Segment Start: MATERIALS PROVIDED
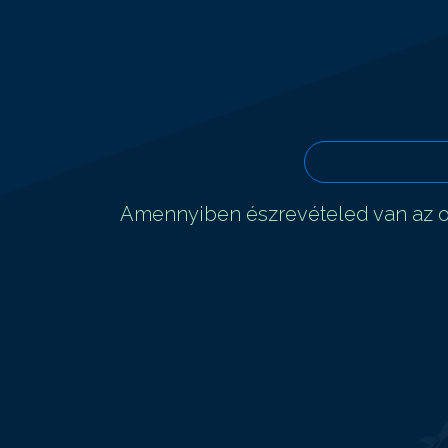
Amennyiben észrevételed van az ol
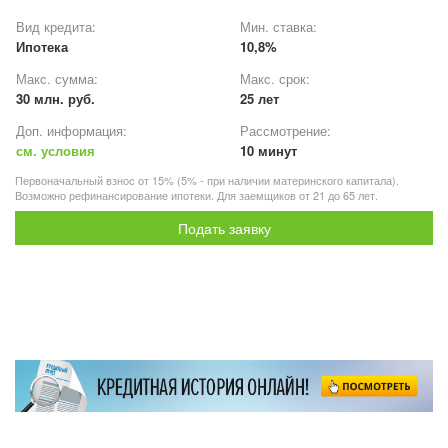
Вид кредита:
Мин. ставка:
Ипотека
10,8%
Макс. сумма:
Макс. срок:
30 млн. руб.
25 лет
Доп. информация:
Рассмотрение:
см. условия
10 минут
Первоначальный взнос от 15% (5% - при наличии материнского капитала).
Возможно рефинансирование ипотеки. Для заемщиков от 21 до 65 лет.
Подать заявку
Segment End: MATERIALS PROVIDED
Print exactly the lines of the records from the one containing "см. условия" through the end, and nothing besides them.

см. условия
10 минут
Первоначальный взнос от 15% (5% - при наличии материнского капитала).
Возможно рефинансирование ипотеки. Для заемщиков от 21 до 65 лет.
Подать заявку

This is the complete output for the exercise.